PROVIDED DATA below:

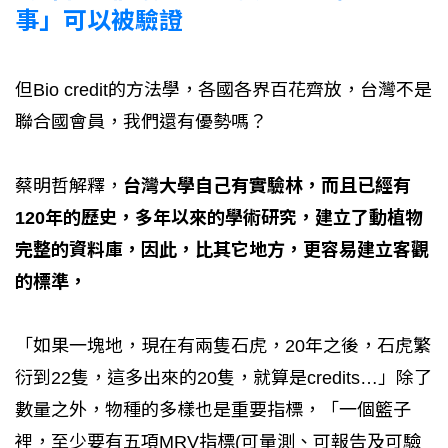
事」可以被驗證
但Bio credit的方法學，各國各界百花齊放，台灣不是
聯合國會員，我們還有優勢嗎？
蔡明哲解釋，
台灣大學自己有實驗林，而且已經有
120年的歷史，多年以來的學術研究，建立了動植物
完整的資料庫，因此，比其它地方，更容易建立客觀
的標準，
「如果一塊地，現在有兩隻石虎，20年之後，石虎繁
衍到22隻，這多出來的20隻，就算是credits…」除了
數量之外，物種的多樣也是重要指標，「一個籃子
裡，至少要有五項MRV指標(可量測、可報告及可驗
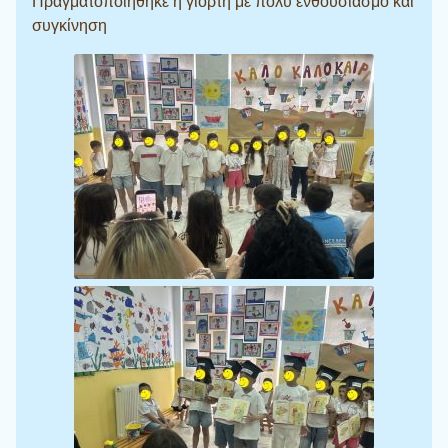
Πραγματοποιήθηκε η γιορτή με πολύ ενθουσιασμό και
συγκίνηση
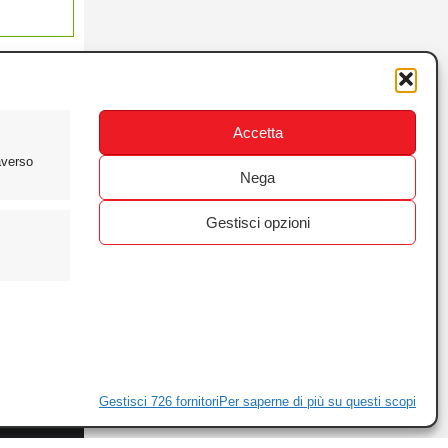
Accetta
averso
Nega
Gestisci opzioni
ewsletter
ivacy
Gestisci 726 fornitori
Per saperne di più su questi scopi
ie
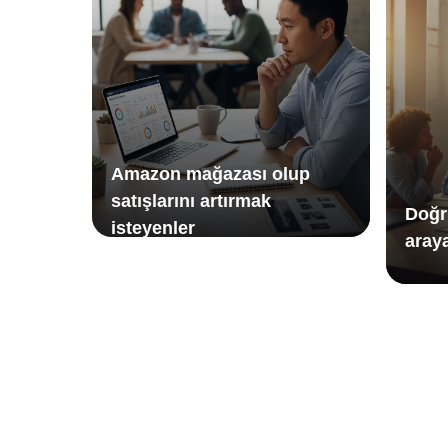
Amazon mağazası olup
satışlarını artırmak
Doğr
isteyenler
aray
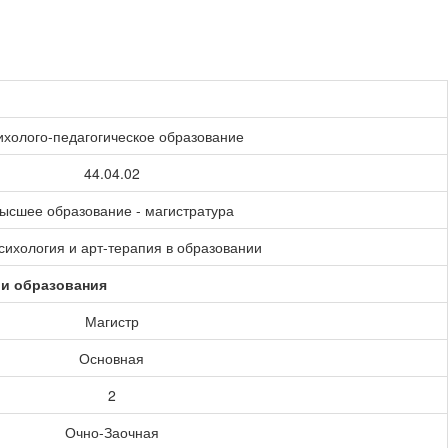
ихолого-педагогическое образование
44.04.02
ысшее образование - магистратура
сихология и арт-терапия в образовании
ии образования
Магистр
Основная
2
Очно-Заочная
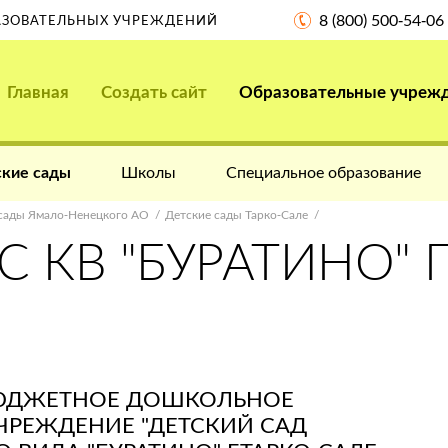
8 (800) 500-54-06
РАЗОВАТЕЛЬНЫХ УЧРЕЖДЕНИЙ
Главная
Создать сайт
Образовательные учреж
кие сады
Школы
Специальное образование
сады Ямало-Ненецкого АО
Детские сады Тарко-Сале
 КВ "БУРАТИНО" Г
ЮДЖЕТНОЕ ДОШКОЛЬНОЕ
ЧРЕЖДЕНИЕ "ДЕТСКИЙ САД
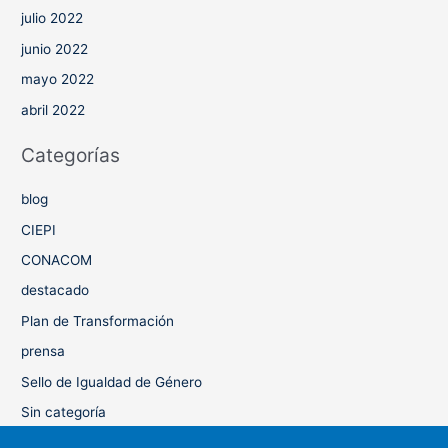
julio 2022
junio 2022
mayo 2022
abril 2022
Categorías
blog
CIEPI
CONACOM
destacado
Plan de Transformación
prensa
Sello de Igualdad de Género
Sin categoría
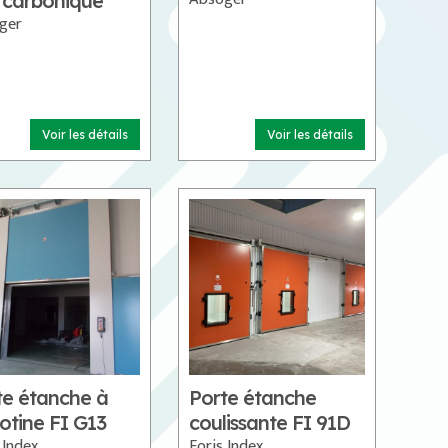
 carbonique
ger
Voir les détails
Voir les détails
te étanche à
Porte étanche
lotine FI G13
coulissante FI 91D
 Index
Foris Index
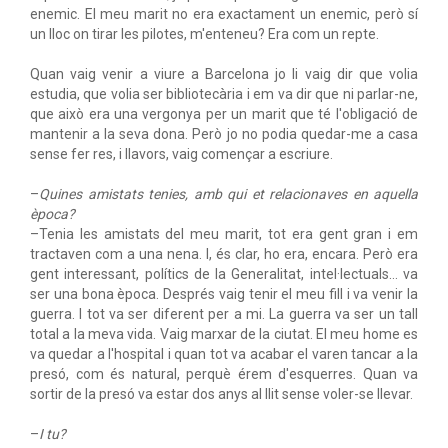
enemic. El meu marit no era exactament un enemic, però sí
un lloc on tirar les pilotes, m'enteneu? Era com un repte.
Quan vaig venir a viure a Barcelona jo li vaig dir que volia
estudia, que volia ser bibliotecària i em va dir que ni parlar-ne,
que això era una vergonya per un marit que té l'obligació de
mantenir a la seva dona. Però jo no podia quedar-me a casa
sense fer res, i llavors, vaig començar a escriure.
–
Quines amistats tenies, amb qui et relacionaves en aquella
època?
–Tenia les amistats del meu marit, tot era gent gran i em
tractaven com a una nena. I, és clar, ho era, encara. Però era
gent interessant, polítics de la Generalitat, intel·lectuals… va
ser una bona època. Després vaig tenir el meu fill i va venir la
guerra. I tot va ser diferent per a mi. La guerra va ser un tall
total a la meva vida. Vaig marxar de la ciutat. El meu home es
va quedar a l'hospital i quan tot va acabar el varen tancar a la
presó, com és natural, perquè érem d'esquerres. Quan va
sortir de la presó va estar dos anys al llit sense voler-se llevar.
–
I tu?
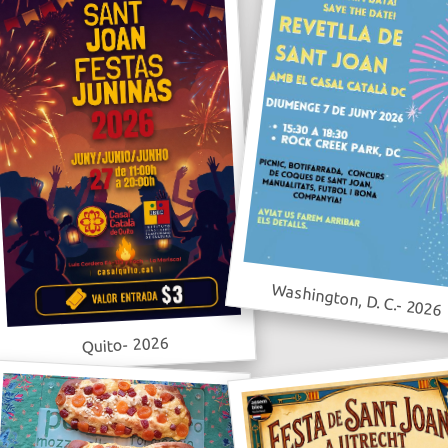
Washington, D. C.- 2026
Quito- 2026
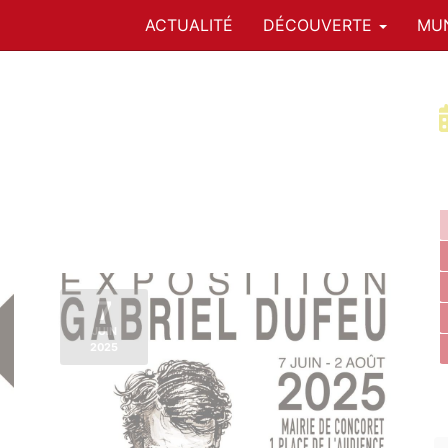
ACTUALITÉ
DÉCOUVERTE
MUN
7
JUIN
2025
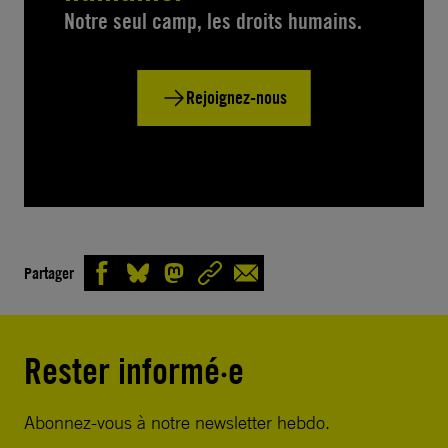
Notre seul camp, les droits humains.
Rejoignez-nous
Partager
Rester informé·e
Abonnez-vous à notre newsletter hebdo.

End of PROVIDED DATA.

_WHAT YOU HAVE TO DO_.
Please return the data above exactly as it stands from the line with "Gestisci 726 fornitori" to the line with "enemic. El meu", keeping both of those lines but none of the pictures.

_OUTPUT_.
Gestisci 726 fornitori
Per saperne di più su questi scopi
ie
Amazon mağazası olup
satışlarını artırmak
Doğr
isteyenler
aray
ихолого-педагогическое образование
44.04.02
ысшее образование - магистратура
сихология и арт-терапия в образовании
ии образования
Магистр
Основная
2
Очно-Заочная
8 (800) 500-54-06
РАЗОВАТЕЛЬНЫХ УЧРЕЖДЕНИЙ
Главная
Создать сайт
Образовательные учреж
кие сады
Школы
Специальное образование
сады Ямало-Ненецкого АО
Детские сады Тарко-Сале
 КВ "БУРАТИНО" Г
ЮДЖЕТНОЕ ДОШКОЛЬНОЕ
ЧРЕЖДЕНИЕ "ДЕТСКИЙ САД
julio 2022
junio 2022
mayo 2022
abril 2022
Categorías
blog
CIEPI
CONACOM
destacado
Plan de Transformación
prensa
Sello de Igualdad de Género
Sin categoría
 carbonique
ger
Voir les détails
Voir les détails
te étanche à
Porte étanche
lotine FI G13
coulissante FI 91D
 Index
Foris Index
enemic. El meu marit no era exactament un enemic, però sí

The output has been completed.